▶ PROMPT
Reproduce all lines of the listing below in which the word "shock" occurs.

▶ AVAILABLE DATA
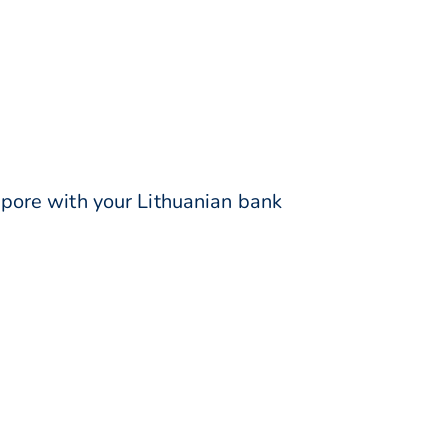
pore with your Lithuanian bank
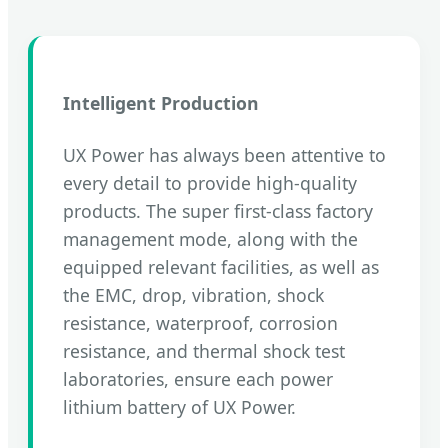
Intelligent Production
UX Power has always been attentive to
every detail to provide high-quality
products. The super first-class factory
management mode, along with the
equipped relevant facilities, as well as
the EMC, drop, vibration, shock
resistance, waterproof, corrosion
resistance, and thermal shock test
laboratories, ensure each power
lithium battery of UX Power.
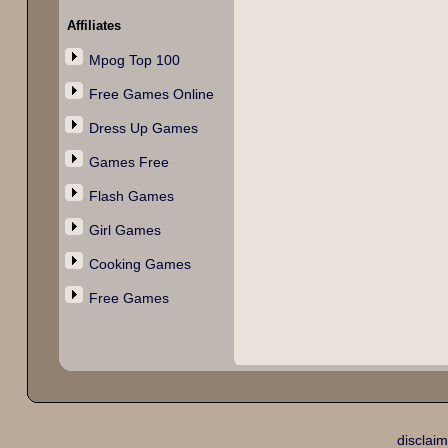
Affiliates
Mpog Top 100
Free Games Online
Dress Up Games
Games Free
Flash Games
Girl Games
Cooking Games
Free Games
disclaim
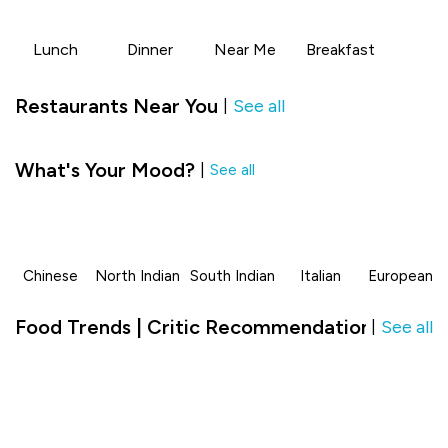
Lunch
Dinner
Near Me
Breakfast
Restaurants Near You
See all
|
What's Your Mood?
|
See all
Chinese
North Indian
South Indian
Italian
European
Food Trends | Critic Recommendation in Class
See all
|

▶ ANSWER TO THIS EXERCISE
the EMC, drop, vibration, shock
resistance, and thermal shock test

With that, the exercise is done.